> _What you will do_: Below are the records; collect from them each line containing the string "девушек".

(Data excerpts)
▽
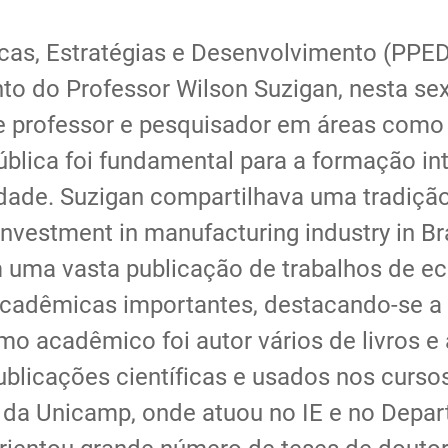
icas, Estratégias e Desenvolvimento (PPE
to do Professor Wilson Suzigan, nesta sex
e professor e pesquisador em áreas como h
 pública foi fundamental para a formação i
ade. Suzigan compartilhava uma tradição
nvestment in manufacturing industry in Bra
 uma vasta publicação de trabalhos de ec
acadêmicas importantes, destacando-se a R
mo acadêmico foi autor vários de livros e
blicações científicas e usados nos curs
a Unicamp, onde atuou no IE e no Departa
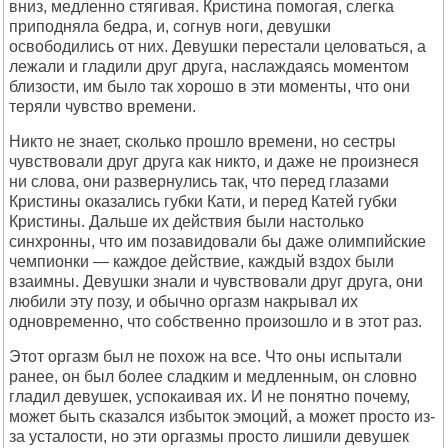
вниз, медленно стягивая. Кристина помогая, слегка
приподняла бедра, и, согнув ноги, девушки
освободились от них. Девушки перестали целоваться, а
лежали и гладили друг друга, наслаждаясь моментом
близости, им было так хорошо в эти моменты, что они
теряли чувство времени.
Никто не знает, сколько прошло времени, но сестры
чувствовали друг друга как никто, и даже не произнеся
ни слова, они развернулись так, что перед глазами
Кристины оказались губки Кати, и перед Катей губки
Кристины. Дальше их действия были настолько
синхронны, что им позавидовали бы даже олимпийские
чемпионки — каждое действие, каждый вздох были
взаимны. Девушки знали и чувствовали друг друга, они
любили эту позу, и обычно оргазм накрывал их
одновременно, что собственно произошло и в этот раз.
Этот оргазм был не похож на все. Что оны испытали
ранее, он был более сладким и медленным, он словно
гладил девушек, успокаивая их. И не понятно почему,
может быть сказался избыток эмоций, а может просто из-
за усталости, но эти оргазмы просто лишили девушек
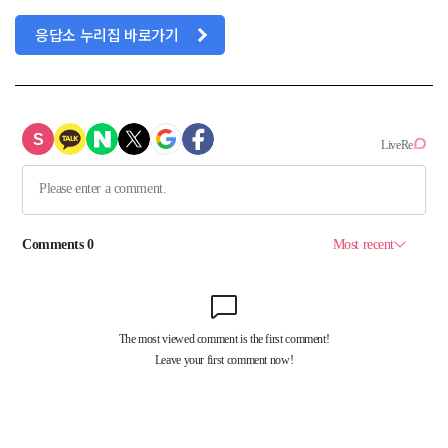
응답소 누리집 바로가기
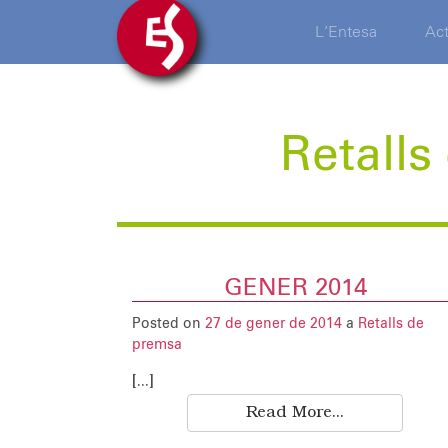
L’Entesa
Act
Retalls
GENER 2014
Posted on
27 de gener de 2014
a
Retalls de
premsa
[...]
Read More...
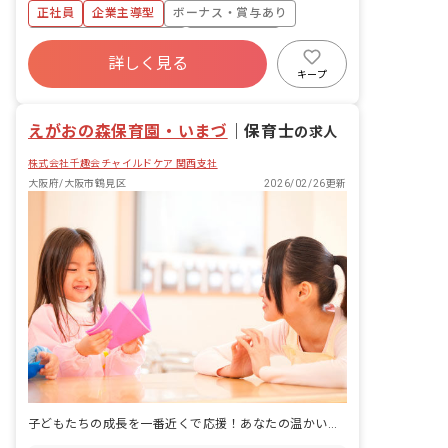
■園児年齢層：0～2歳児
正社員
企業主導型
ボーナス・賞与あり
寮・住宅・家賃補助あり
社会保険完備
詳しく見る
退職金制度
乳児保育のみ
未経験歓迎
キープ
えがおの森保育園・いまづ
｜
保育士
の求人
株式会社千趣会チャイルドケア 関西支社
大阪府/大阪市鶴見区
2026/02/26更新
子どもたちの成長を一番近くで応援！あなたの温かい心が輝く場所がここにあります。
△
> _Response to the task_:
гладил девушек, успокаивая их. И не понятно почему,
за усталости, но эти оргазмы просто лишили девушек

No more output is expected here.